菊池が家に帰ったときに変わっていたのは、この春に結婚した姉が新居に移ったためいなくなっていたことだった。
廊下を挟んだ向かい側が姉の部屋だったが、そのドアには彼女がいたときと同じように平仮名で名前の入った木のプレートが掛けられている。
ふと部屋の中もそのままなのだろうかと思ったが、いくら家族でも主のいない部屋を勝手に開けることはできなかった。
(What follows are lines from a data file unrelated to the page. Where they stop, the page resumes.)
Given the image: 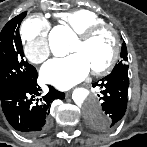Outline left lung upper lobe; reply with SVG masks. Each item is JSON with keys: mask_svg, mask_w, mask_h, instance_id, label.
I'll return each mask as SVG.
<instances>
[{"mask_svg": "<svg viewBox=\"0 0 147 147\" xmlns=\"http://www.w3.org/2000/svg\"><path fill=\"white\" fill-rule=\"evenodd\" d=\"M128 57H127V48L125 46V43H123L122 51H121V60L119 63L114 67L113 71H116L123 67H128L127 65ZM112 71V72H113Z\"/></svg>", "mask_w": 147, "mask_h": 147, "instance_id": "1", "label": "left lung upper lobe"}]
</instances>
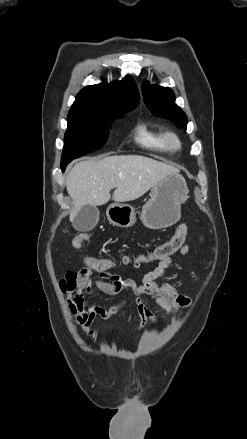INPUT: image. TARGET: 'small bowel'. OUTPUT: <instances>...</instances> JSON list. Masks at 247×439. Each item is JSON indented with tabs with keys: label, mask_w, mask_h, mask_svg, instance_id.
Returning a JSON list of instances; mask_svg holds the SVG:
<instances>
[{
	"label": "small bowel",
	"mask_w": 247,
	"mask_h": 439,
	"mask_svg": "<svg viewBox=\"0 0 247 439\" xmlns=\"http://www.w3.org/2000/svg\"><path fill=\"white\" fill-rule=\"evenodd\" d=\"M190 251L189 245H184L180 249L182 255H186ZM171 264V258L159 261L153 270L144 275L141 283H137L130 278H123L118 274H112L108 270L97 273L98 276L95 277L96 272L84 268L79 271L68 272L61 279L59 286L61 292L67 296L66 305L73 321L87 332L88 335L92 337L97 336L91 328L92 322L96 317L108 319L120 312L126 305V300L110 308L90 303L87 299L94 288L110 296L118 295L121 292L134 295V312L140 318L137 330L141 331L147 322L156 323V317L145 304L144 298L154 301L169 316L178 314L190 305V298L179 294L169 283H159L157 281L170 268ZM191 277L193 279L196 278L194 273L191 274Z\"/></svg>",
	"instance_id": "1"
}]
</instances>
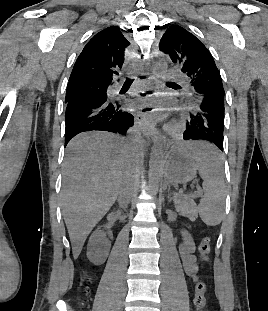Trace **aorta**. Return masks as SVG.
Wrapping results in <instances>:
<instances>
[{"label": "aorta", "mask_w": 268, "mask_h": 311, "mask_svg": "<svg viewBox=\"0 0 268 311\" xmlns=\"http://www.w3.org/2000/svg\"><path fill=\"white\" fill-rule=\"evenodd\" d=\"M153 72L155 73V82L158 83L157 90H160L161 83H165L168 78L169 70L166 65H153ZM159 101V121L157 122L158 128L164 127V122L162 121V101ZM165 138L161 133H157L154 139V144L151 151L150 165L148 172L149 179V192L155 196L158 193L160 180L162 177V161L165 156L164 153Z\"/></svg>", "instance_id": "1"}]
</instances>
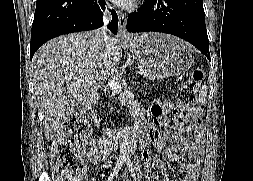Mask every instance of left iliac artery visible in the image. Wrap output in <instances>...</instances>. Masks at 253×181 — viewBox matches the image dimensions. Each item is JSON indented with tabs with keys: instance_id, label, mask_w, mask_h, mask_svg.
I'll return each instance as SVG.
<instances>
[{
	"instance_id": "44dca946",
	"label": "left iliac artery",
	"mask_w": 253,
	"mask_h": 181,
	"mask_svg": "<svg viewBox=\"0 0 253 181\" xmlns=\"http://www.w3.org/2000/svg\"><path fill=\"white\" fill-rule=\"evenodd\" d=\"M126 163H127V166L130 168L131 164H130V160H129V159L127 160V162H126ZM133 177H134V179H135V181H136L135 174H133Z\"/></svg>"
}]
</instances>
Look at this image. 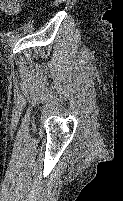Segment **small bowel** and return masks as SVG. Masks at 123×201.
Masks as SVG:
<instances>
[{"label": "small bowel", "mask_w": 123, "mask_h": 201, "mask_svg": "<svg viewBox=\"0 0 123 201\" xmlns=\"http://www.w3.org/2000/svg\"><path fill=\"white\" fill-rule=\"evenodd\" d=\"M23 0H0V11L15 15L19 12Z\"/></svg>", "instance_id": "c3829d8e"}]
</instances>
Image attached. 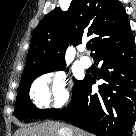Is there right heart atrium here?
<instances>
[{
    "mask_svg": "<svg viewBox=\"0 0 136 136\" xmlns=\"http://www.w3.org/2000/svg\"><path fill=\"white\" fill-rule=\"evenodd\" d=\"M30 95L36 107H62L69 100L65 74L57 71L42 75L33 83Z\"/></svg>",
    "mask_w": 136,
    "mask_h": 136,
    "instance_id": "right-heart-atrium-1",
    "label": "right heart atrium"
}]
</instances>
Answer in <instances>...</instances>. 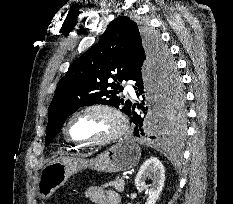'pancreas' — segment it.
<instances>
[{
    "label": "pancreas",
    "instance_id": "obj_1",
    "mask_svg": "<svg viewBox=\"0 0 233 204\" xmlns=\"http://www.w3.org/2000/svg\"><path fill=\"white\" fill-rule=\"evenodd\" d=\"M124 185H125L124 180H121V179L117 178L115 181L105 183L102 186L105 187V188L114 187L116 191L123 192L124 191Z\"/></svg>",
    "mask_w": 233,
    "mask_h": 204
}]
</instances>
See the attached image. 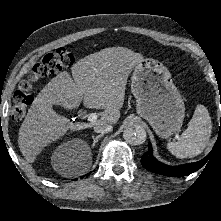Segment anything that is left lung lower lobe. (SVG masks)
<instances>
[{"label":"left lung lower lobe","instance_id":"left-lung-lower-lobe-1","mask_svg":"<svg viewBox=\"0 0 221 221\" xmlns=\"http://www.w3.org/2000/svg\"><path fill=\"white\" fill-rule=\"evenodd\" d=\"M211 153L204 159L200 160L199 162L184 164L180 166H169L159 162L152 155V147L151 144L149 143L148 151L142 156L141 163L145 169L152 171L154 173H158L165 176L181 177L189 175L200 169L207 162Z\"/></svg>","mask_w":221,"mask_h":221}]
</instances>
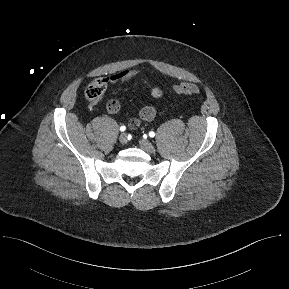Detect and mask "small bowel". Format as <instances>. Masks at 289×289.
<instances>
[{
    "label": "small bowel",
    "instance_id": "obj_1",
    "mask_svg": "<svg viewBox=\"0 0 289 289\" xmlns=\"http://www.w3.org/2000/svg\"><path fill=\"white\" fill-rule=\"evenodd\" d=\"M141 73L142 72L140 70L128 69V70H124V71L120 72L119 74L113 76L111 78V80L113 83L119 81L121 85H124V84L130 82L131 80L138 77L140 82L149 90L152 97H154V98L162 97L164 94V91L159 87L152 86L148 82V80L141 75ZM111 103L115 105V109H110L107 106V110L109 113L115 114L119 110V103L116 100H111ZM156 112L157 111H156L155 106H153V105L144 106L139 111V113L136 117H133L129 120V122H128L129 128L130 129H136L141 125L142 122H148V121L153 120L156 116Z\"/></svg>",
    "mask_w": 289,
    "mask_h": 289
}]
</instances>
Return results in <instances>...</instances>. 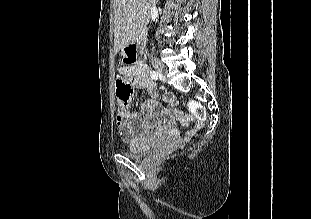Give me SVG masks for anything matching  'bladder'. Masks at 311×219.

とりあえず一ヶ月の夏期休暇といっても、校友会などの関係で戻らなければならない日もある。
家には帰れるかどうか分からないとは言っておいたものの、やはり全く帰らないというのもどうかと思い2、3日のつもりで戻ってきた。

帰ってすぐに数枚の葉書を渡された。
暑中見舞いだ。
そこには高校での友人からのものに混じって角松からの葉書もあった。
おそらく家に帰ってからすぐに送ったのだろう、消印が向こうの地名になっていた。
本当に律儀だなと思う。
返事を出そうかどうか迷ったが、角松がいつ戻ってくるのか聞いていなかったのですれ違いになる可能性もある。
菊池はその日のうちに聞いていた角松の家の番号に電話をして、葉書が届いていたことと少しだけいつも通りの雑談をした。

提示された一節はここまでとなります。